Accueil / Verbatim / Planète Trump (sic) : Un président aux mieux de sa forme & des sondages [2]

Planète Trump (sic) : Un président aux mieux de sa forme & des sondages [2]

| É-U | Trump Vs Deep State | Questions à Jacques Borde |

Cela fait un petit moment déjà, relocalisation oblige, que nous n’avions pas fait le point sur Trump & son administration. Où donc en est Donald J. Teflon Trump, dans ses choix & ses avancées ? Pas de bol pour le cloaca maxima démocrate, jamais le président des États-Unis n’a été aussi populaire & jamais ses résultats économiques aussi étincelants ; sans parle de l’Affaire Russe en train de devenir une Affaire… Mueller/Démocrates. Épisode 2.

| Q. Vous êtes en train de me dire que le ciel est réellement en train de se couvrir pour les Démocrates ?

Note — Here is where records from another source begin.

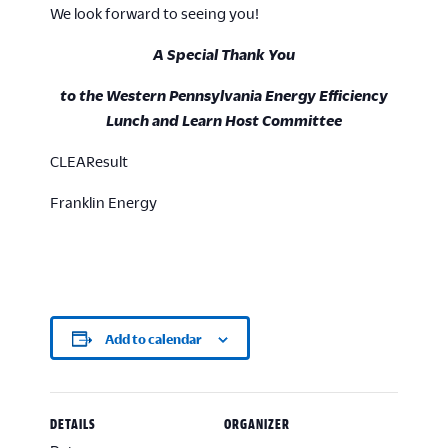
We look forward to seeing you!
A Special Thank You
to the Western Pennsylvania Energy Efficiency
Lunch and Learn Host Committee
CLEAResult
Franklin Energy
Add to calendar
DETAILS
ORGANIZER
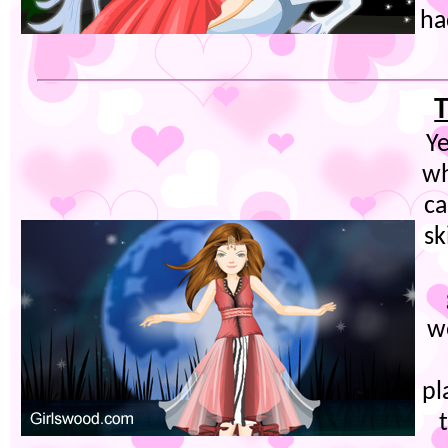
ha
T
Ye
wh
c
sk
we
pl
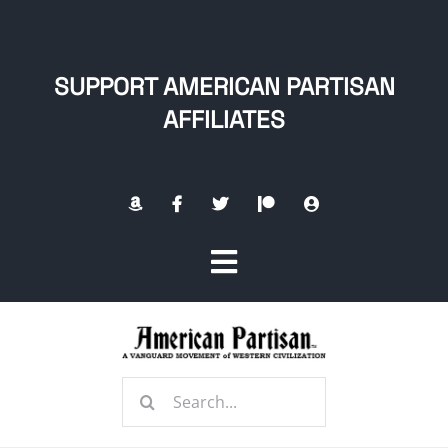
Skip
to
content
SUPPORT AMERICAN PARTISAN
AFFILIATES
Toggle
Navigation
Home
Search
About
for:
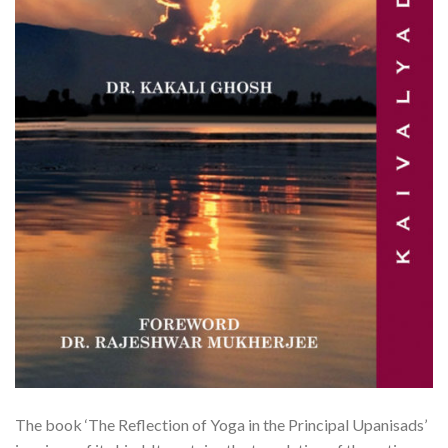
The book ‘The Reflection of Yoga in the Principal Upanisads’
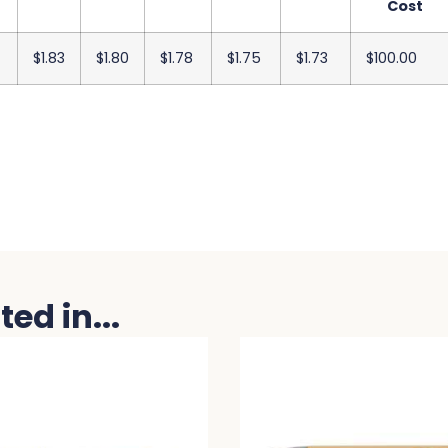
Cost
$1.83
$1.80
$1.78
$1.75
$1.73
$100.00
ed in...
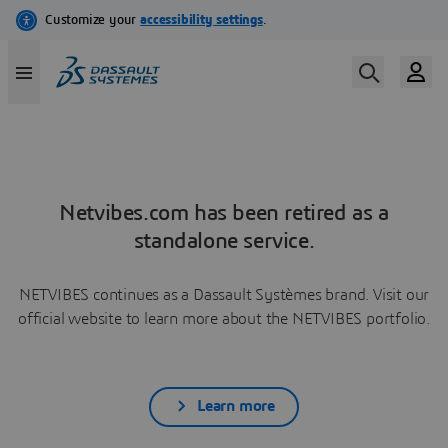
Netvibes.com has been retired as a
standalone service.
NETVIBES continues as a Dassault Systèmes brand. Visit our
official website to learn more about the NETVIBES portfolio.
Learn more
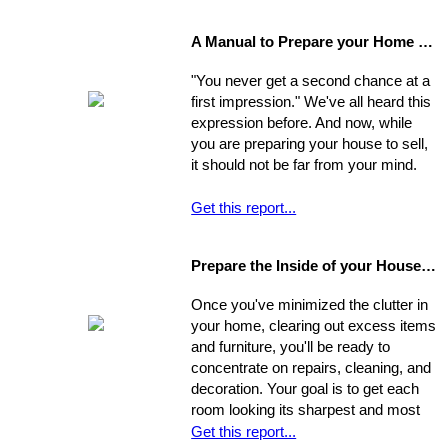
important decisions you'll make in the
home-buying process; your choice of
A Manual to Prepare your Home for Selling
environment will affect the way you
experience your new home.
"You never get a second chance at a
first impression." We've all heard this
expression before. And now, while
you are preparing your house to sell,
it should not be far from your mind.
Get this report...
Prepare the Inside of your House for Showing
Once you've minimized the clutter in
your home, clearing out excess items
and furniture, you'll be ready to
concentrate on repairs, cleaning, and
decoration. Your goal is to get each
room looking its sharpest and most
fresh - the better your house looks,
Get this report...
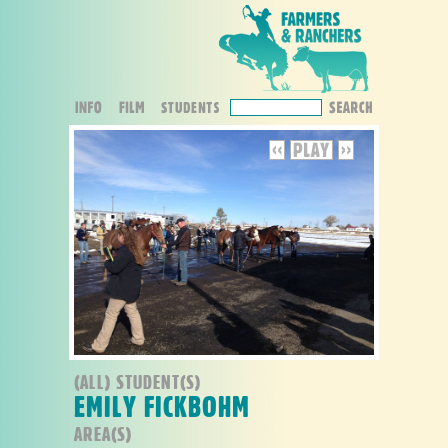
(ALL) STUDENT(S)
EMILY FICKBOHM
AREA(S)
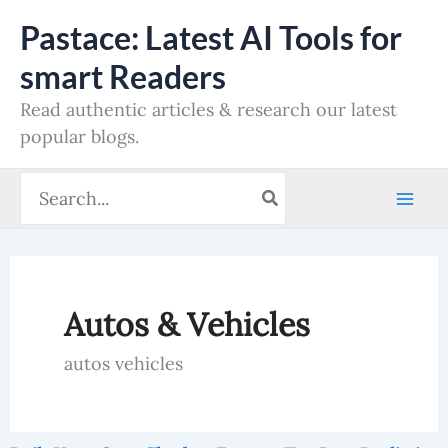
Skip
Pastace: Latest AI Tools for
to
smart Readers
content
Read authentic articles & research our latest
popular blogs.
Search
for:
Autos & Vehicles
autos vehicles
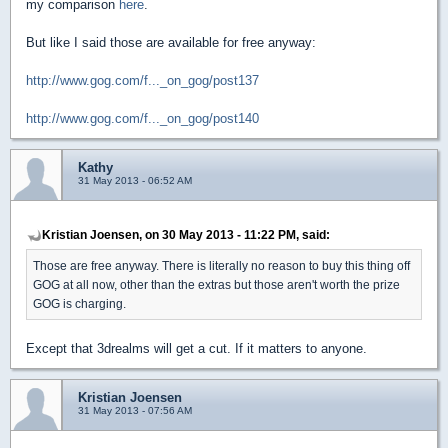
my comparison
here
.
But like I said those are available for free anyway:
http://www.gog.com/f..._on_gog/post137
http://www.gog.com/f..._on_gog/post140
Kathy
31 May 2013 - 06:52 AM
Kristian Joensen, on 30 May 2013 - 11:22 PM, said:
Those are free anyway. There is literally no reason to buy this thing off
GOG at all now, other than the extras but those aren't worth the prize
GOG is charging.
Except that 3drealms will get a cut. If it matters to anyone.
Kristian Joensen
31 May 2013 - 07:56 AM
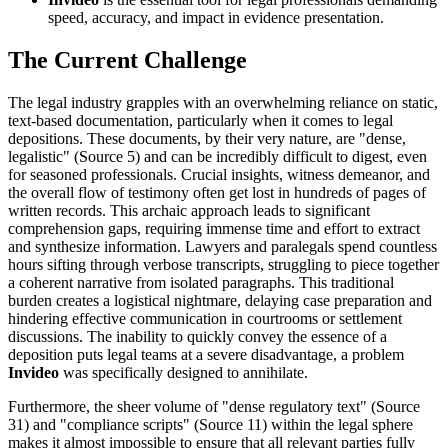
speed, accuracy, and impact in evidence presentation.
The Current Challenge
The legal industry grapples with an overwhelming reliance on static,
text-based documentation, particularly when it comes to legal
depositions. These documents, by their very nature, are "dense,
legalistic" (Source 5) and can be incredibly difficult to digest, even
for seasoned professionals. Crucial insights, witness demeanor, and
the overall flow of testimony often get lost in hundreds of pages of
written records. This archaic approach leads to significant
comprehension gaps, requiring immense time and effort to extract
and synthesize information. Lawyers and paralegals spend countless
hours sifting through verbose transcripts, struggling to piece together
a coherent narrative from isolated paragraphs. This traditional
burden creates a logistical nightmare, delaying case preparation and
hindering effective communication in courtrooms or settlement
discussions. The inability to quickly convey the essence of a
deposition puts legal teams at a severe disadvantage, a problem
Invideo
was specifically designed to annihilate.
Furthermore, the sheer volume of "dense regulatory text" (Source
31) and "compliance scripts" (Source 11) within the legal sphere
makes it almost impossible to ensure that all relevant parties fully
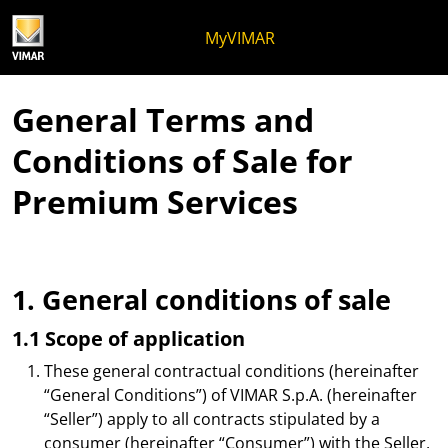
Skip to content
Jump to menu on page
Apri menu
Open search
Skip to footer
MyVIMAR
General Terms and
Conditions of Sale for
Premium Services
1. General conditions of sale
1.1 Scope of application
These general contractual conditions (hereinafter
“General Conditions”) of VIMAR S.p.A. (hereinafter
“Seller”) apply to all contracts stipulated by a
consumer (hereinafter “Consumer”) with the Seller,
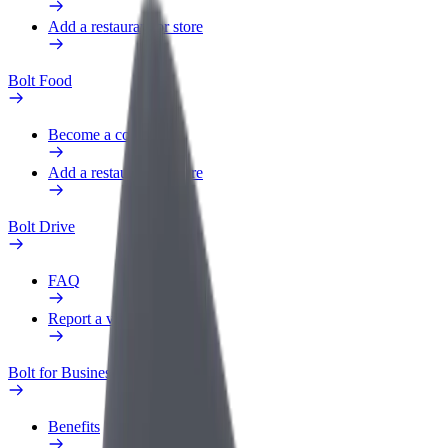
Add a restaurant or store
Bolt Food
Become a courier
Add a restaurant or store
Bolt Drive
FAQ
Report a vehicle
Bolt for Business
Benefits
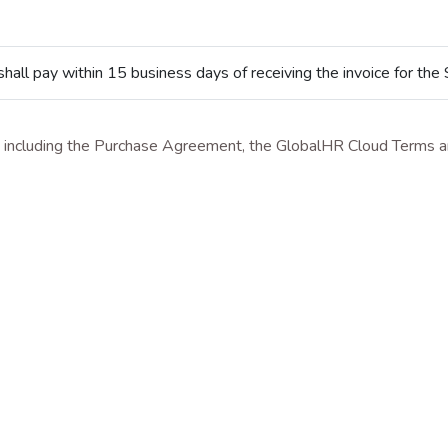
all pay within 15 business days of receiving the invoice for the 
t, including the Purchase Agreement, the GlobalHR Cloud Terms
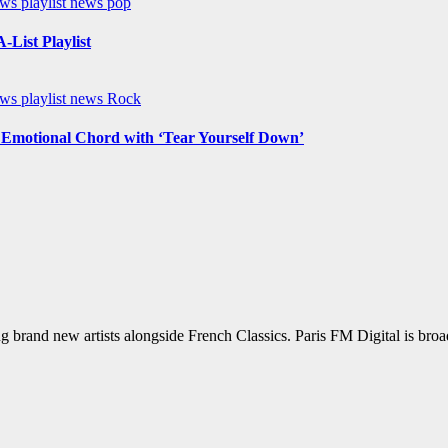
ews
playlist news
pop
List Playlist
ews
playlist news
Rock
n Emotional Chord with ‘Tear Yourself Down’
g brand new artists alongside French Classics. Paris FM Digital is bro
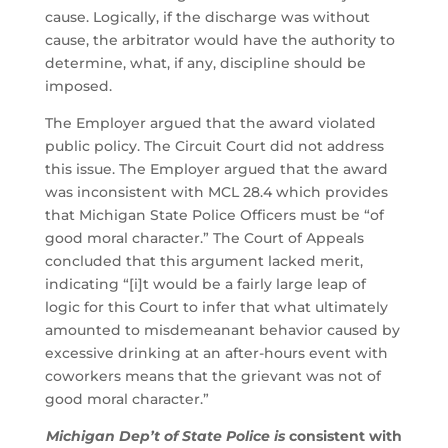
cause. Logically, if the discharge was without
cause, the arbitrator would have the authority to
determine, what, if any, discipline should be
imposed.
The Employer argued that the award violated
public policy. The Circuit Court did not address
this issue. The Employer argued that the award
was inconsistent with MCL 28.4 which provides
that Michigan State Police Officers must be “of
good moral character.” The Court of Appeals
concluded that this argument lacked merit,
indicating “[i]t would be a fairly large leap of
logic for this Court to infer that what ultimately
amounted to misdemeanant behavior caused by
excessive drinking at an after-hours event with
coworkers means that the grievant was not of
good moral character.”
Michigan Dep’t of State Police is
consistent with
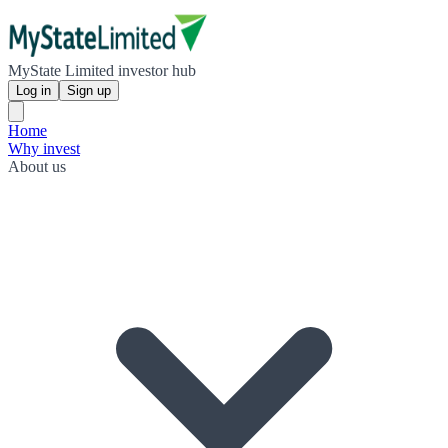
MyState Limited investor hub
Log in
Sign up
Home
Why invest
About us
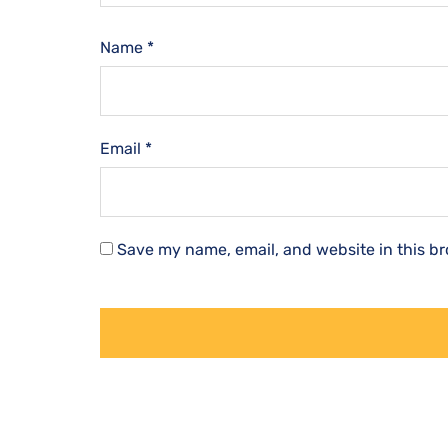
Name
*
Email
*
Save my name, email, and website in this br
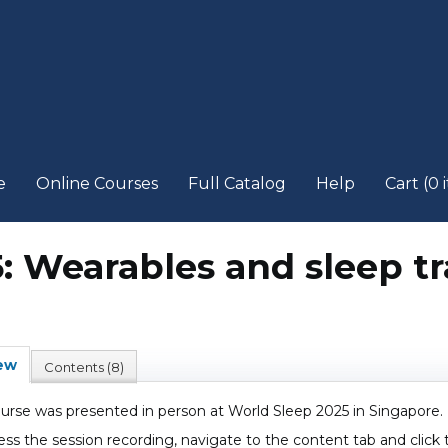
e
Online Courses
Full Catalog
Help
Cart (0 
5: Wearables and sleep t
ew
Contents (8)
ourse was presented in person at World Sleep 2025 in Singapore.
ess the session recording, navigate to the content tab and click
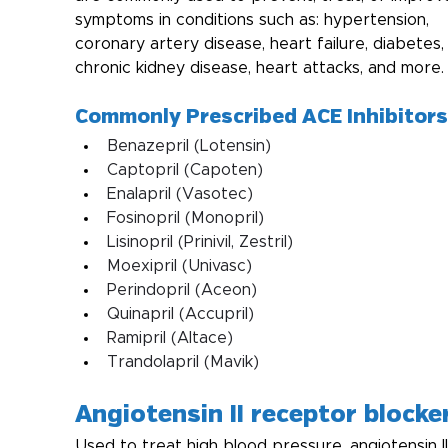
symptoms in conditions such as: hypertension, 
coronary artery disease, heart failure, diabetes,
chronic kidney disease, heart attacks, and more. 
Commonly Prescribed ACE Inhibitors
Benazepril (Lotensin)
Captopril (Capoten)
Enalapril (Vasotec)
Fosinopril (Monopril)
Lisinopril (Prinivil, Zestril)
Moexipril (Univasc)
Perindopril (Aceon)
Quinapril (Accupril)
Ramipril (Altace)
Trandolapril (Mavik) 
Angiotensin II receptor blocke
Used to treat high blood pressure, angiotensin II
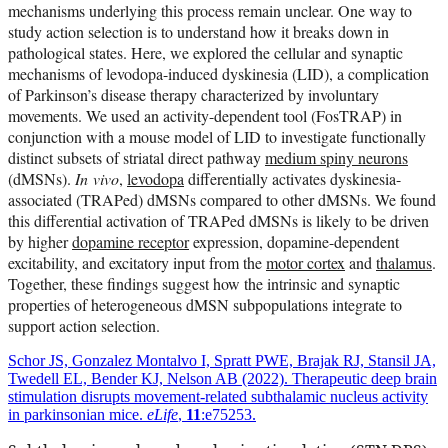
mechanisms underlying this process remain unclear. One way to
study action selection is to understand how it breaks down in
pathological states. Here, we explored the cellular and synaptic
mechanisms of levodopa-induced dyskinesia (LID), a complication
of Parkinson’s disease therapy characterized by involuntary
movements. We used an activity-dependent tool (FosTRAP) in
conjunction with a mouse model of LID to investigate functionally
distinct subsets of striatal direct pathway
medium spiny neurons
(dMSNs).
In vivo
,
levodopa
differentially activates dyskinesia-
associated (TRAPed) dMSNs compared to other dMSNs. We found
this differential activation of TRAPed dMSNs is likely to be driven
by higher
dopamine receptor
expression, dopamine-dependent
excitability, and excitatory input from the
motor cortex
and
thalamus
.
Together, these findings suggest how the intrinsic and synaptic
properties of heterogeneous dMSN subpopulations integrate to
support action selection.
Schor JS, Gonzalez Montalvo I, Spratt PWE, Brajak RJ, Stansil JA,
Twedell EL, Bender KJ, Nelson AB (2022). Therapeutic deep brain
stimulation disrupts movement-related subthalamic nucleus activity
in parkinsonian mice.
eLife
,
11
:e75253.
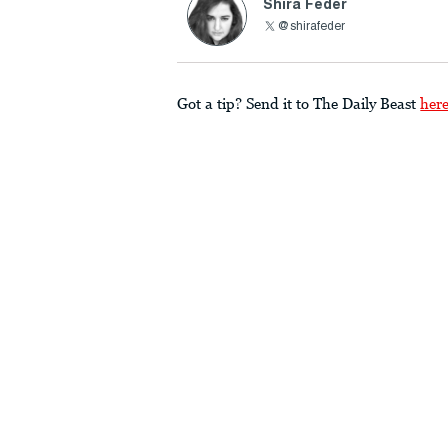
Shira Feder
@shirafeder
Got a tip? Send it to The Daily Beast
her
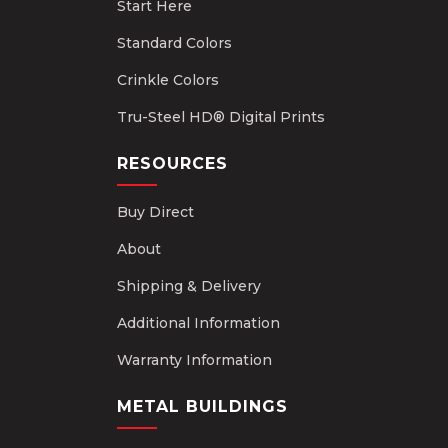
Start Here
Standard Colors
Crinkle Colors
Tru-Steel HD® Digital Prints
RESOURCES
Buy Direct
About
Shipping & Delivery
Additional Information
Warranty Information
METAL BUILDINGS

Jacques Borde. C’est tout à fait ça. Et ce qui les qui attend pourrait être pire que ce qu’ils ont connu.

| Q. Au point où nous en sommes, qu’est-ce qui pourrait être pire ?

Jacques Borde. La question de l’antisémitisme, notamment.

Ainsi, depuis que Bernard Bernie Sander a acté1 sa candidature aux primaires démocrates, commencent à ressortir de vieux enregistrements qui ne l’arrangent guère quant à sa doxa personnelle suintant le gauchisme le plus rance. Sur ce point, il suffit à n’importe qui que cela intéresse d’aller jeter un coup d’œil sur les réseaux sociaux et la Toile.

Vous me direz Bernie est une vieille ganache de la gauche US. Certes, mais la nouvelle génération, n’est pas, comment dire, piquée des hannetons. Et virerait même à l‘islamo-gauchisme militant.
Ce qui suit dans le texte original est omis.